Skala kebocoran yang amat besar itu terasa jauh dari batas yang sudah ditetapkan. Yaitu oleh Menteri Dalam Negeri lewat Surat Keputusan Nomor 47 Tahun 1999 tentang Pedoman Penilaian Kinerja PDAM.

Purmiasa menilai kejadian tersebut dapat dikategorikan tidak sehat bagi sebuah perusahaan daerah air minum.

Pihaknya menjanjikan bakal lakukan perbaikan mulai dari managemen hingga di lapangan dalam waktu sekitar 6 bulan.

“Mungkin enam bulan tidak akan selesai semuanya tapi kita akan menentukan prioritas apa yang harus dilakukan untuk dua hal, yang pertama untuk kepentingan masyarakat, kedua untuk kepentingan PDAM sendiri,” lanjutnya.

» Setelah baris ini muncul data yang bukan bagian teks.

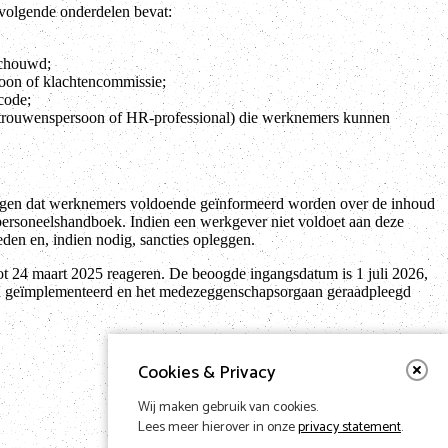
 volgende onderdelen bevat:
schouwd;
soon of klachtencommissie;
code;
ertrouwenspersoon of HR-professional) die werknemers kunnen
orgen dat werknemers voldoende geïnformeerd worden over de inhoud
n personeelshandboek. Indien een werkgever niet voldoet aan deze
den en, indien nodig, sancties opleggen.
ot 24 maart 2025 reageren. De beoogde ingangsdatum is 1 juli 2026,
n geïmplementeerd en het medezeggenschapsorgaan geraadpleegd
Cookies & Privacy
Wij maken gebruik van cookies.
Lees meer hierover in onze
privacy statement
.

Ada 4 aspek yang bakal dibenahi Purmiasa dalam jabatan barunya. Aspek tersebut akan jadi tolak ukur perbaikan di lapangan. Yakni aspek pelayanan, sumber daya manusia, operasional dan keuangan.

Begitupun dengan akurasi pemeriksaan meter di lapangan. “Itu yang menjadi konsen dan perhatian bersama, kemudian manajemen piutang karena kita tahu banyak tagihan-tagihan yang belum tertagih dari para pelanggan itu yang akan kita kerjakan. Jadi kalau akurasi meter otomatis kita tidak bisa menafikan penerapan dari digitalisasi itu yang akan kita lihat,” tegasnya.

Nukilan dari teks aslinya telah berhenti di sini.